▸ **Exercise instructions**
Look through the lines below and extract each one that contains "talento".

[[ Recorded data open ]]

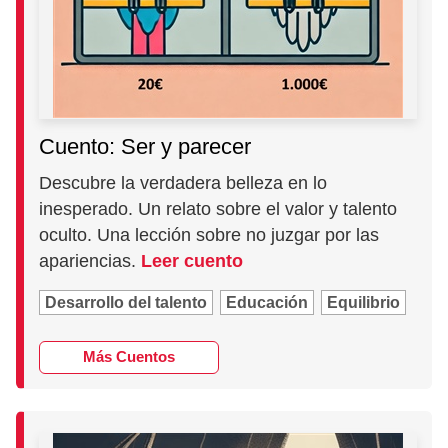
Cuento: Ser y parecer
Descubre la verdadera belleza en lo
inesperado. Un relato sobre el valor y talento
oculto. Una lección sobre no juzgar por las
apariencias.
Leer cuento
Desarrollo del talento
Educación
Equilibrio
Más Cuentos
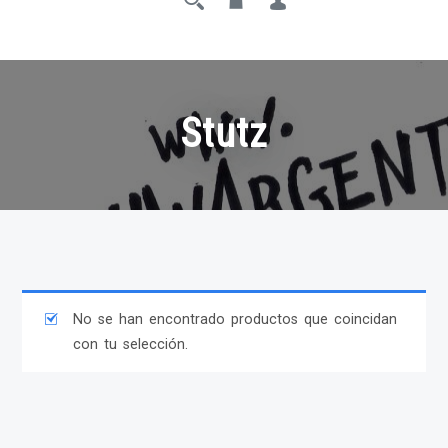
Stutz
No se han encontrado productos que coincidan
con tu selección.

[[ Recorded data closed ]]

▸ **Result of the task**
inesperado. Un relato sobre el valor y talento
Desarrollo del talento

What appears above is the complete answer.